Caching Data Transforms on IObservables

International Observe the Moon Night I’ve been using ReactiveExtensions a lot lately in my C# code, and I am really impressed with the library. Every now and then, however, I want some additional features. Thankfully, due to Extension methods, they are really easy to add. Here’s one feature I added, which I call CachedSelect.

Streaming Data Transformation

Imagine that we have a source of data points, IObservable<Data[]>, and each Data point has a few values, call them Foo and Bar. This data comes in quite frequently from an external data source.

Now imagine several different UI widgets use that data stream to create their displays. For example, one panel might use the average value of Foo from the data points to color code a widget corresponding the status of the object represented by the data source. Another panel might take the average and display it as a string.

Data[]→Foo[]→Average ↗ Color
↘ string

A naive implementation of this pattern might look like so:

var colorObs = commonSource.Select(data => data.Select(d => d.Foo))
                           .Select(foo => Average(foo))
                           .Select(val => ValueToColor(val));

elsewhere:

var averageStringObs = commonSource.Select(data => data.Select(d => d.Foo))
                                   .Select(foo => Average(foo))
                                   .Select(val => val.ToString());

There are a couple of problems with this approach. As is obvious from above, we would be extracting the Foo values and calculating the average twice for each new Data[] that comes in.

Workarounds

Unfortunately, even if we attempt a more “enlightened” approach, we have the same problem:

var averageObs = source.Select(data => data.Select(d => d.Foo))
                       .Select(data => Average(data));
var colorObs = averageObs.Select(val => ValueToColor(val));
var averageStringObs = averageObs.Select(val => val.ToString());

Because of how IObservable.Select works, we still end up selecting Foo and calculating the average twice for each data point. This can be fixed by using a “hot” observable:

var averageObs = source.Select(data => data.Select(d => d.Foo))
                       .Select(foo => Average(foo)).Publish().RefCount();
var colorObs = averageObs.Select(val => ValueToColor(val));
var averageStringObs = averageObs.Select(val => val.ToString());

This essentially makes a shareable IObservable that will only have the Average function called once, regardless of how many Selects occur off of the IObservable. The RefCount() call takes the IConnectedObservable and turns it back into an IObservable, with the twist that the IConnectedObservable will be connected (that is, the prior IObservable will be subscribed to) based on whether the RefCount Observable has any subscriptions.

CachedSelect

Sounds good, right? Except we might still have a problem. If you want to make sure to reuse the RefCount IObservable that gives you the average, you have to have make it accessible to all the widgets that need it, and you better make sure you don’t recreate it from the IObservable<Data[]> each time. This is particularly problematic when UI widgets are created essentially statically or in different code paths, and both need access to the IObservable. There are a few ways around this, but most of them involve some sort of massive tree of IObservables. To me that sounds like a pain to manage.

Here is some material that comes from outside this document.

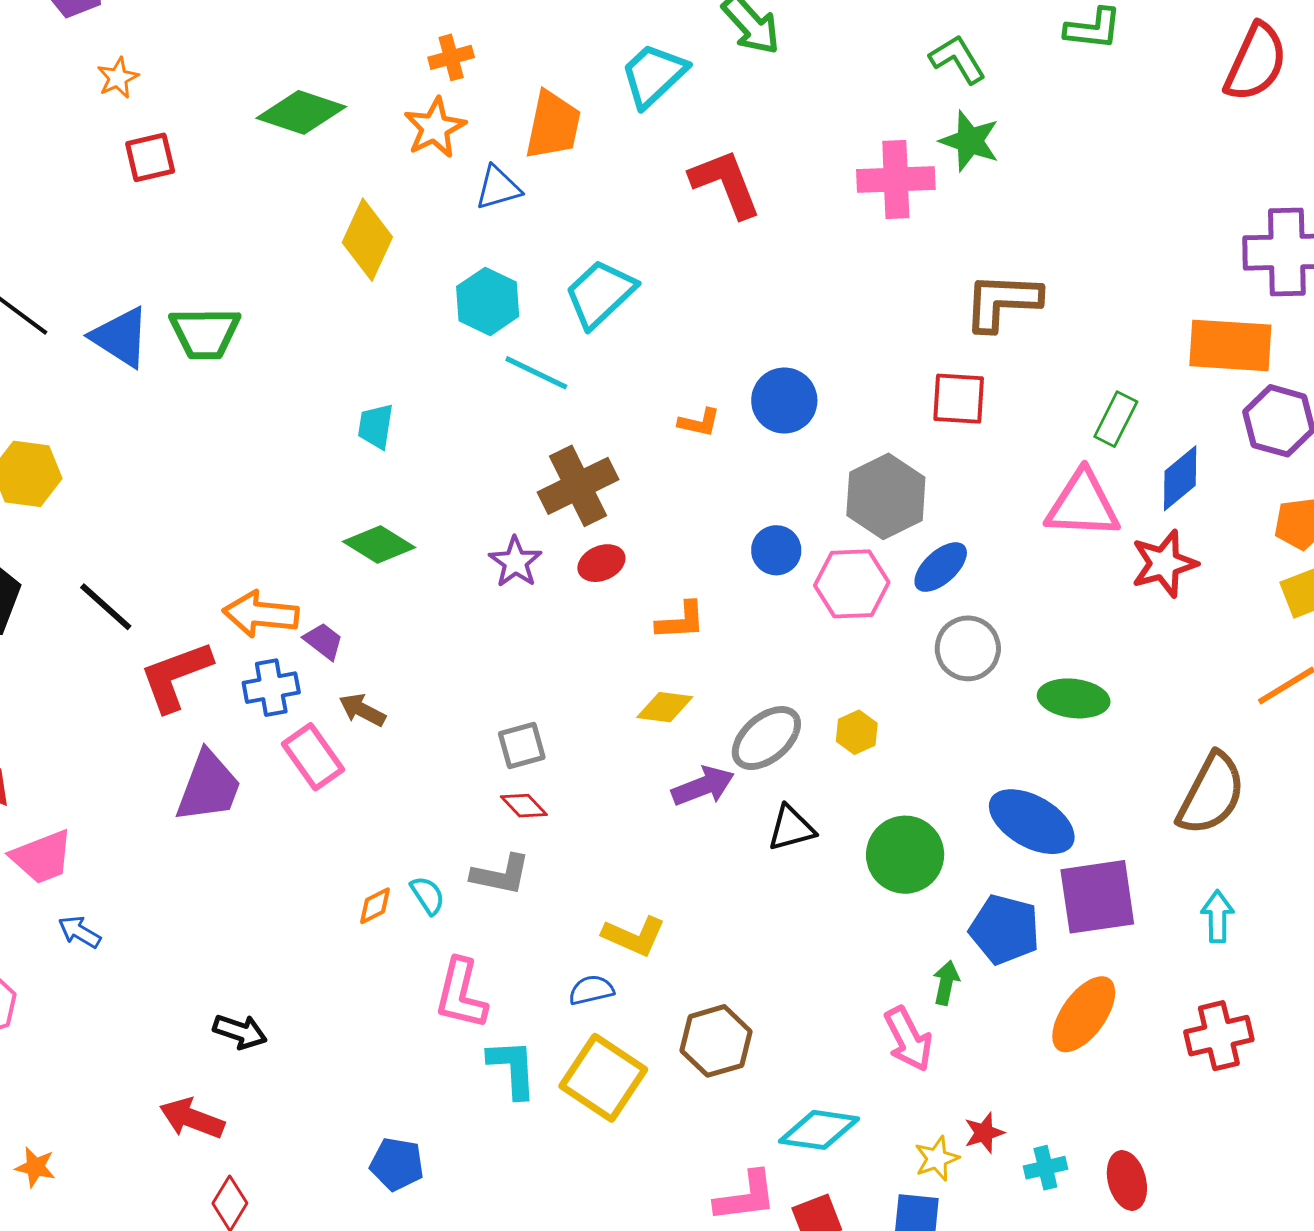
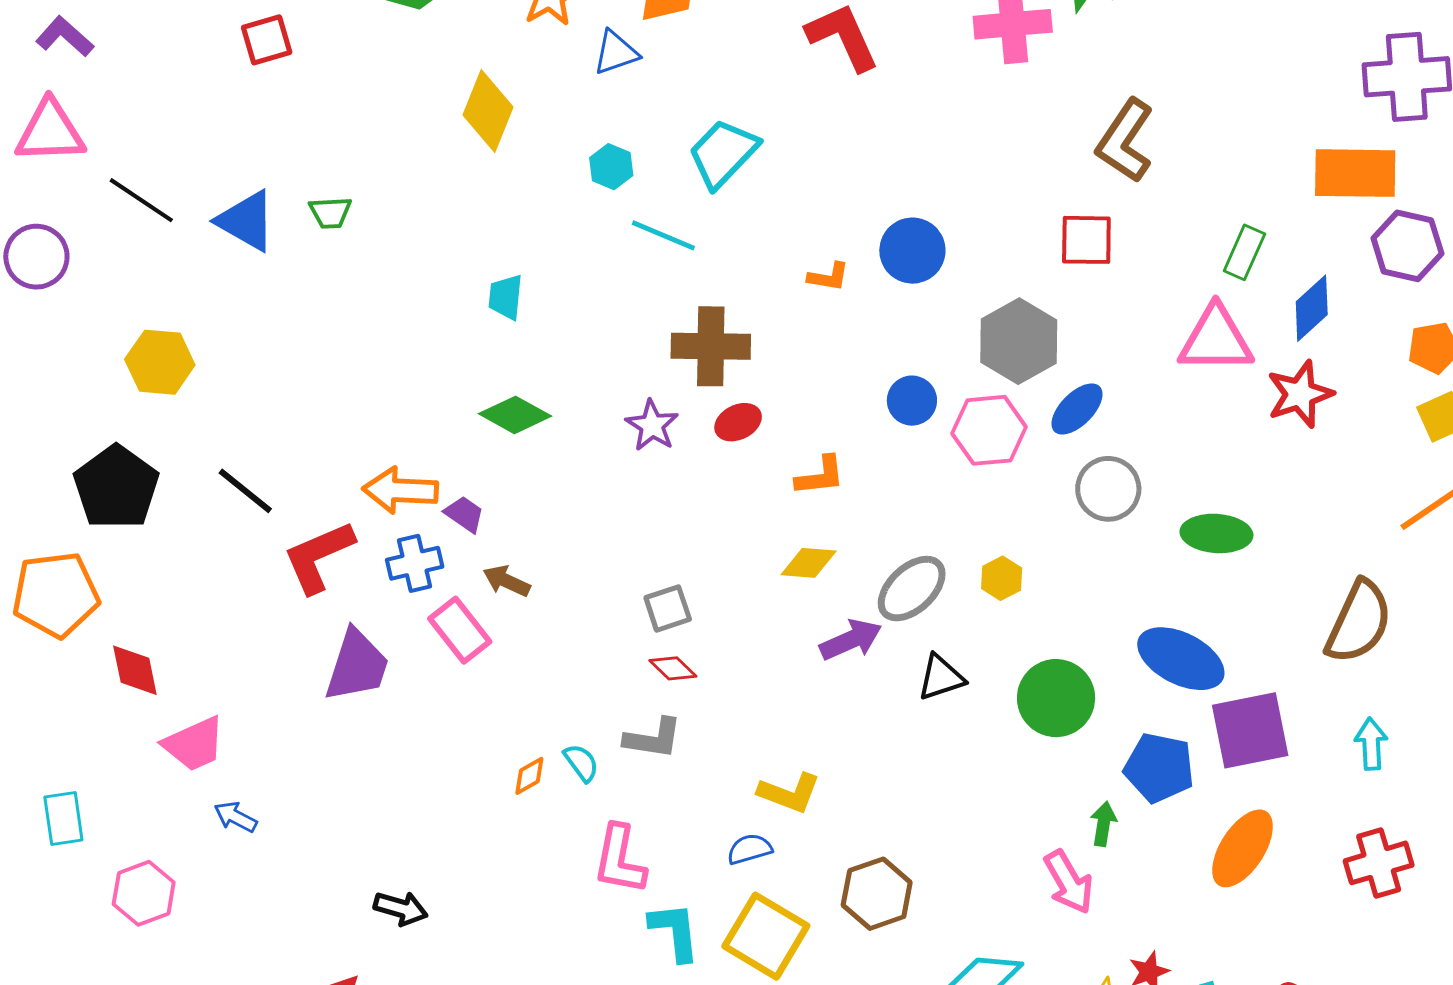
cyan hexagon: (488, 301) -> (611, 167), size x0.7
brown L-shape: (1002, 302) -> (1125, 141), turned -56
green trapezoid: (205, 333) -> (330, 213), size x0.6
brown cross: (578, 486) -> (711, 346), turned 30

So here’s what I did: I made a special implementation of IObservable that caches the Select functions you pass in, using a new method CachedSelect. If you pass in the same Func twice, you will get the same IObservable back. That way, as long as you start with the same common source, you can “re-create” the chain of select commands and end up sharing as much processing as possible.

One last detail: rather than use Publish().RefCount(), I use Replay(1).RefCount(). This is just like publishing, except new subscribers will get the last published value when they subscribe. This is crucial for UI widgets that might attach to a source which received values in the past but might not receive new values. This can happen, for example, if you use a DistinctUntilChanged somewhere in your processing, and you are sharing an observable created from that. You still want to see the last value that came in, and you don’t want to have to remember it yourself.

Bonus: Composability

An interesting side effect of this is that it becomes quite natural to define a class that contains a list of related transform Funcs to use, to guarantee that you reuse the same function (though C# is really good letting a lambda defined with no closed over variables permute into the same Func when invoked as one). This encourages testing your complicated transforms in isolation, and then using a simpler replacement when testing the creation of IObservables that chain together transforms.